Tirta tidak menjawab. Ia melangkah masuk dengan langkah gontai, meletakkan cangkulnya di sudut dengan denting yang lebih keras dari biasanya. Ia berjalan melewati ibunya, langsung menuju kendi air di pojok ruangan. Saat ia minum, punggungnya yang biasanya tegap itu tampak merosot, menampakkan beban yang tak terlihat.
Bu Ratmi menghentikan gerakan tangannya. Hati seorang ibu adalah kitab yang mampu membaca tulisan tak kasat mata di wajah anaknya. Ia melihat keheningan yang tak biasa, pundak yang terkulai, dan cara putranya itu meneguk air seolah hendak memadamkan api di dalam dada.
"Le?" panggilnya lagi, kali ini dengan nada lembut yang penuh selidik.
Tirta meletakkan cawan batok kelapa itu, lalu berbalik. Ia tidak berani menatap langsung ke mata ibunya. Pandangannya jatuh ke lantai bambu yang dingin. Ada kesedihan yang begitu pekat di wajahnya, sebuah kekalahan yang tertahan di rahangnya yang mengeras.
Bu Ratmi meletakkan kain jahitannya. Ia bangkit dan mendekati putranya. Ditatapnya lekat-lekat wajah yang ia lahirkan itu, wajah yang kini menanggung luka.
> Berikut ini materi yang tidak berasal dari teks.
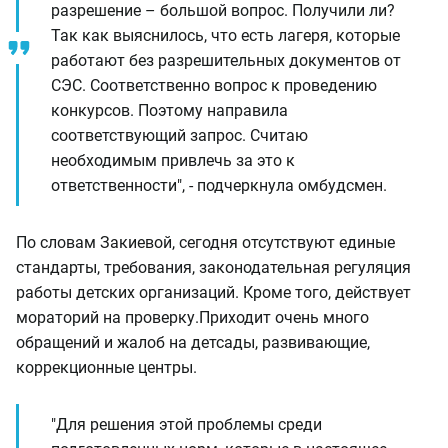
разрешение – большой вопрос. Получили ли?
Так как выяснилось, что есть лагеря, которые
работают без разрешительных документов от
СЭС. Соответственно вопрос к проведению
конкурсов. Поэтому направила
соответствующий запрос. Считаю
необходимым привлечь за это к
ответственности", - подчеркнула омбудсмен.
По словам Закиевой, сегодня отсутствуют единые
стандарты, требования, законодательная регуляция
работы детских организаций. Кроме того, действует
мораторий на проверку.
Приходит очень много
обращений и жалоб на детсады, развивающие,
коррекционные центры.
"Для решения этой проблемы среди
Tak perlu kata-kata. Ia sudah tahu. Hatinya ikut merasakan pedih.
"Sudah berakhir, Bu," akhirnya Tirta berbisik, suaranya serak dan parau, tanpa menatap ibunya. Hanya dua kata, namun bobotnya terasa seperti berton-ton batu yang menghancurkan hati Bu Ratmi.
Air mata mulai menggenang di pelupuk mata tua itu, lalu mengalir tanpa isak. Ia menarik lengan anaknya, menuntunnya untuk duduk di tepi dipan bambu. Di sana, dalam keheningan yang sarat makna, ia mengelus punggung putranya.
"Le," panggilnya dengan suara bergetar menahan tangis. "Dengarkan Ibu. Tidak semua yang kita inginkan di dunia ini harus tercapai."